Gavin Starks
d::gen

 

 

20 February 2004
 

To a scribe.

 

 

     
 

To a scribe.

Early adopters of the Internet were scribes. This is why we drown in text.

Although around since pre-history, we evolved through our visual and aural cultures. Our Speech, Music, Photography, Video and Art combined outweigh our written word.

Our past century gradually re-invented visual and aural tradition; cultured in a globalised petri-dish of radio, then televised, we telephoned, and now are freely mobile favoured.

Desparately re-inventing our communication - PCs arrive pre-packed with webcam and sound capture. Our mobiles embraced our scribe desires without them noticing, and now have eyes to ensnare our motion.

Politicians turned inside-out - removed from the abstract reportage, to the direct, the live transmission.

Our news is skewed in minute-sized chunks updated by the hour. A smiling face with crisp suit and honest blue eyes. Then an intermission.

Those who always wanted to write the book, be the reporter, they have their mecca. A blog a day to alleviate the daily slog. A million ways to say "look I said this before, in writing". Read our history and draw your own conclusions - so inviting.

Those who want to be on TV, on Radio or "in the media" now get their first taste of freedom. Watch our world and listen to our people, we too have more than one voice in this kingdom.

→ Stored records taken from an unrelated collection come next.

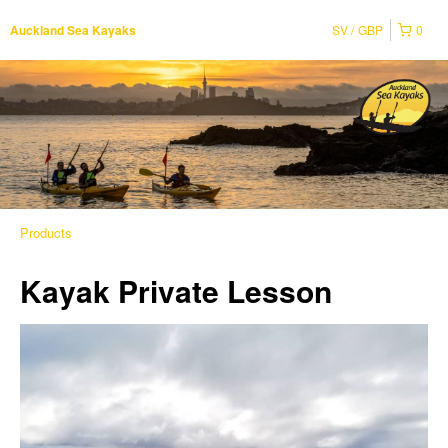
SV
GBP
0
Auckland Sea Kayaks
Products
Kayak Private Lesson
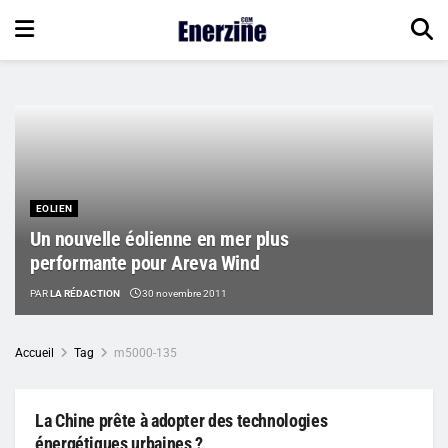
EOLIEN
Un nouvelle éolienne en mer plus
performante pour Areva Wind
PAR
LA RÉDACTION
30 novembre 2011
Accueil
Tag
m5000-135
La Chine prête à adopter des technologies
énergétiques urbaines ?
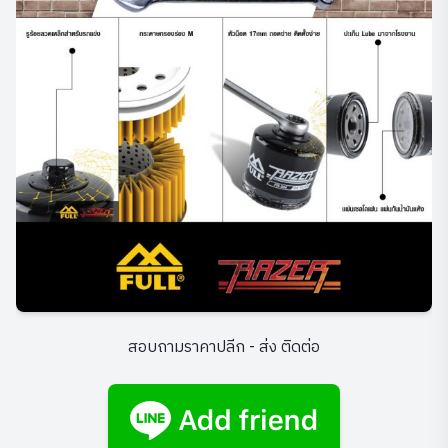
สอบถามราคาปลีก - ส่ง ติดต่อ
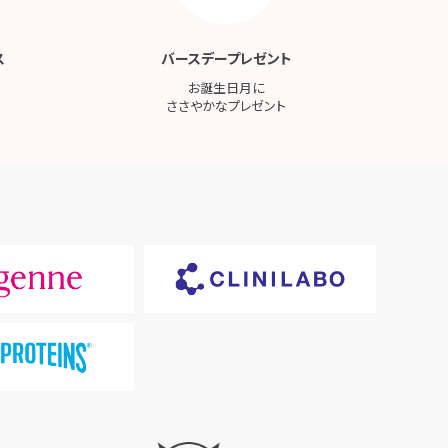
ス
バースデープレゼント
お誕生日月に
ささやかなプレゼント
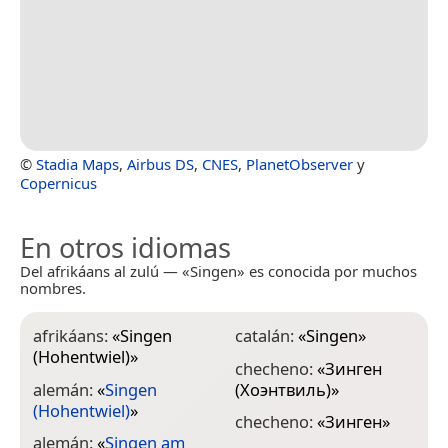
©
Stadia Maps
,
Airbus DS
,
CNES
,
PlanetObserver
y
Copernicus
En otros idiomas
Del afrikáans al zulú — «Singen» es conocida por muchos
nombres.
afrikáans:
«
Singen
catalán:
«
Singen
»
e
(Hohentwiel)
»
(
checheno:
«
Зинген
alemán:
«
Singen
(Хоэнтвиль)
»
e
(Hohentwiel)
»
(
checheno:
«
Зинген
»
alemán:
«
Singen am
e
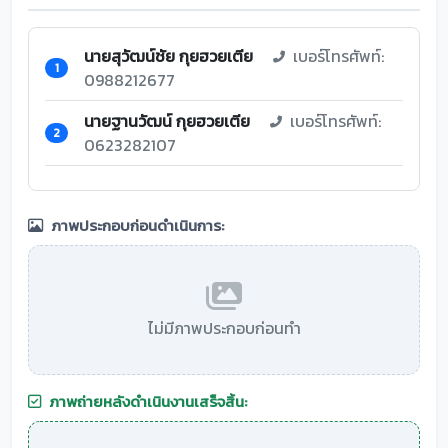
นายสุวัฒน์ชัย กุยฮวยเตีย
เบอร์โทรศัพท์:
1
0988212677
นายฐานวัฒน์ กุยฮวยเตีย
เบอร์โทรศัพท์:
2
0623282107
ภาพประกอบก่อนดำเนินการ:
ไม่มีภาพประกอบก่อนทำ
ภาพถ่ายหลังดำเนินงานเสร็จสิ้น:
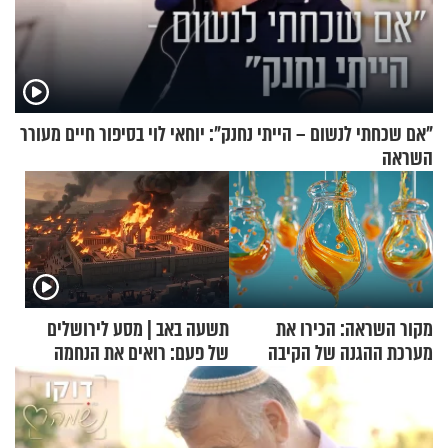
"אם שכחתי לנשום – הייתי נחנק": יוחאי לוי בסיפור חיים מעורר
השראה
מקור השראה: הכירו את
תשעה באב | מסע לירושלים
מערכת ההגנה של הקיבה
של פעם: רואים את הנחמה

Technology to "free your mind", with drug-induced egocentricity rushes to carry the music of our sphere, to make our movie, compose the music to our self-fulfilling vision. Now we have our desktop 'super', our megapixel, our Terabyte on our desk, our broadband band collision.

This distribution strata, so kind to the scribe, will evolve and give to those with more bits to share with their worlds. The stream, the webcast, the media download, so alien to our earlier brethren must break its path into its new world, and create its own religion.

Write about us, write to us, write with us.

With love from those who think in pictures and hear music in your words.